La nuova priorità è la sicurezza informatica, anche per le PMI

La sicurezza informatica, oggi, è un argomento su cui il mondo delle imprese deve riflettere per intervenire sia dal punto di vista delle strutture tecnologiche sia sotto il profilo della stessa cultura aziendale. Nella recente relazione del Garante Privacy si è parlato, diffusamente, della violazione dei dati personali, con numeri che nella prima metà del 2022 hanno ampiamente superato quelli relativi all’intero 2021.
A che punto siamo, a livello di lotta agli attacchi informatici, nel nostro Paese? «Il problema esiste - evidenzia Elena Ferrari, professoressa di informatica all’Università dell’Insubria - fino a pochi anni fa le Pmi non rappresentavano in maniera importante un target di questi attacchi, per i quali si faceva soprattutto riferimento a grandi aziende, a ospedali, banche e infrastrutture critiche. Oggi, in un mondo connesso, anche una piccola impresa può rappresentare il nodo di una rete più ampia, ciò vuol dire che non è più concesso evitare di occuparsi di questa problematica».
Si possono porre in atto strategie, partendo da un processo di consapevolezza: «Non viviamo in un mondo in cui ci si può limitare a puntare a evitare gli attacchi, ma è necessario attivarsi per scoprirli, mitigarli in fretta e quindi passare oltre.
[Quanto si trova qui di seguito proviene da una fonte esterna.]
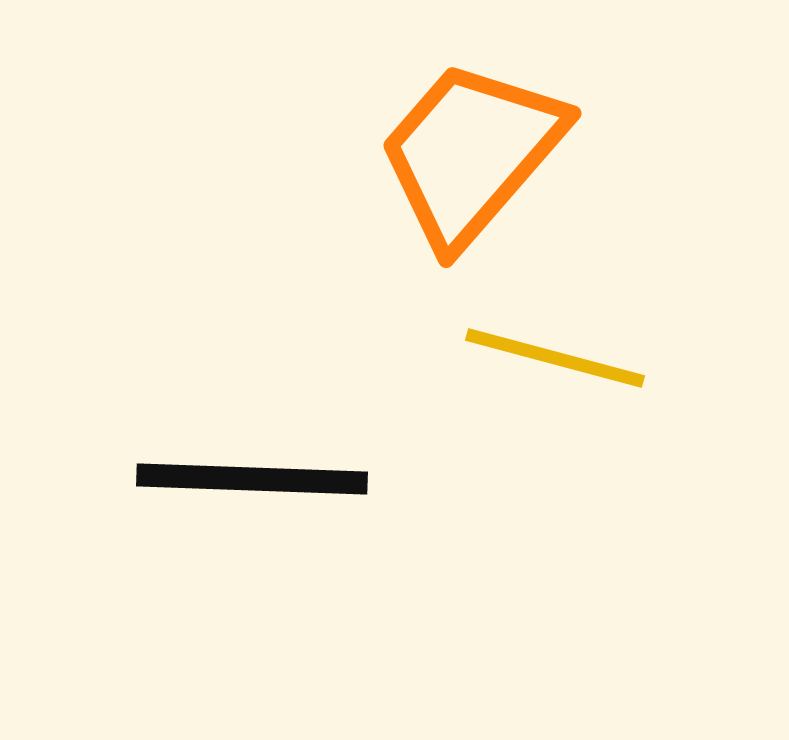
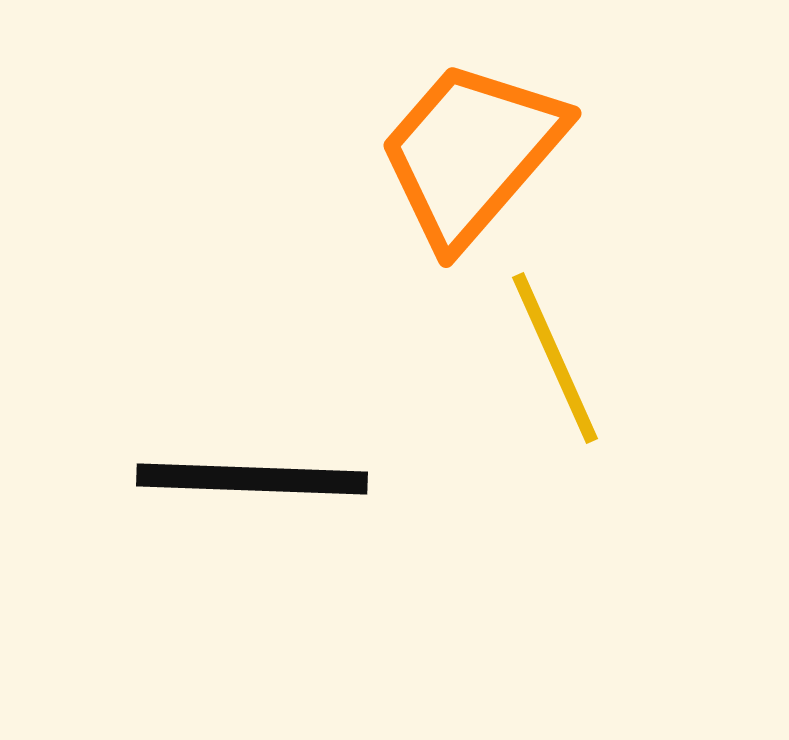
yellow line: rotated 51 degrees clockwise
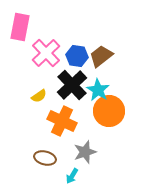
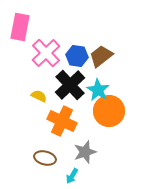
black cross: moved 2 px left
yellow semicircle: rotated 119 degrees counterclockwise
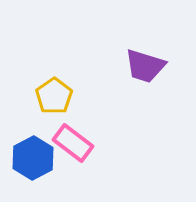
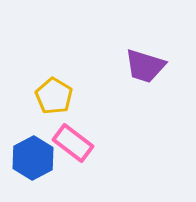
yellow pentagon: rotated 6 degrees counterclockwise
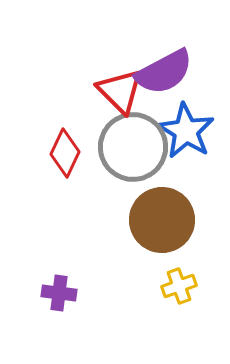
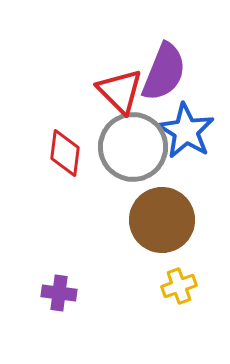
purple semicircle: rotated 40 degrees counterclockwise
red diamond: rotated 18 degrees counterclockwise
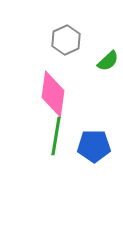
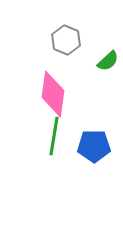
gray hexagon: rotated 12 degrees counterclockwise
green line: moved 2 px left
Occorre entrare in una forma mentis per la quale gli attacchi ci saranno sempre: bisogna, però, avere strutture il più resilienti possibile. L’Italia sconta un ritardo rispetto ad altri Paesi europei e agli Stati Uniti, ma bisogna riconoscere che molto si è fatto negli ultimi anni».
Le tipologie di attacchi sono diverse: «Sui giornali - prosegue Elena Ferrari - i grandi titoli paiono parlare solo di attacchi difficilissimi da contrastare, ma la realtà di tutti i giorni è che un certo numero di questi arriva sfruttando vulnerabilità facilmente superabili, come la scarsa manutenzione dei sistemi aziendali o la scarsa presenza di linee guida e buone pratiche. Poi ci sono certo gli attacchi più complessi e qui servono alcune strategie, anche la ricerca in tal senso sta facendo i suoi passi».
Vi sono quindi data breach che si verificano perché l’impresa non ha messo in atto accorgimenti anche semplici, «aggiornando software obsoleti o educando il personale. Su questo fronte, pensiamo allo smart working, che è stato salvifico per certi aspetti ma al tempo stesso ha ampliato il perimetro di attacco, in quanto il dipendente magari usa il proprio computer. Esiste altresì una questione legata alle competenze: la cybersecurity non può essere affrontata in un giorno, e poi nulla più. I sistemi vanno continuamente monitorati, e ogni scelta fatta in azienda, come l’uso di un nuovo software per velocizzare alcuni processi, andrebbe valutata non solo a livello economico ma anche sotto il piano della sicurezza e della privacy. Anni fa c’era il problema di avere l’esperto informatico in ogni impresa, oggi viviamo qualcosa di molto simile con l’esigenza di disporre di un esperto di cybersecurity».
Senza dubbio per le Pmi non legate al comparto informatico la potenziale criticità è concreta: «Si può pensare di esternalizzare la soluzione in una certa misura, ovviamente dipende da caso a caso. Le stesse associazioni di categoria possono giocare un ruolo importante. Il Pnrr, poi, rappresenta un’opportunità, e anche le regioni hanno modo di implementare i loro piani di resilienza. Deve essere una priorità. Il problema è quindi tecnologico ma anche di competenze, e tutti devono fare la loro parte. Va implementato un processo di qualità anche rispetto agli aspetti legati alla cybersecurity. In Italia la situazione è ancora a macchia di leopardo, eterogenea, e dipende dalle opportunità e dalla sensibilità del management dell’azienda. Anche questa dinamica - non nasconde in chiusura l’esperta - va modificata».